Lift out each line of the data that holds "DRINKS".

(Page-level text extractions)

■ ■ ■ ■ ■

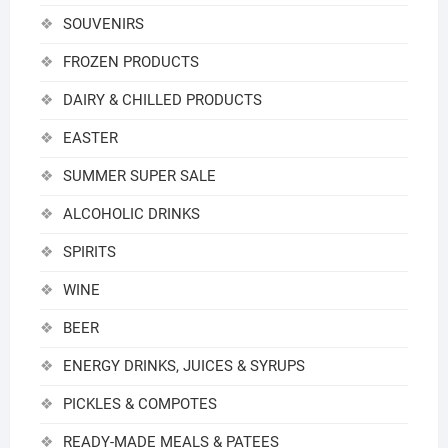
SOUVENIRS
FROZEN PRODUCTS
DAIRY & CHILLED PRODUCTS
EASTER
SUMMER SUPER SALE
ALCOHOLIC DRINKS
SPIRITS
WINE
BEER
ENERGY DRINKS, JUICES & SYRUPS
PICKLES & COMPOTES
READY-MADE MEALS & PATEES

■ ■ ■ ■ ■

▶ Solved problem:
ALCOHOLIC DRINKS
ENERGY DRINKS, JUICES & SYRUPS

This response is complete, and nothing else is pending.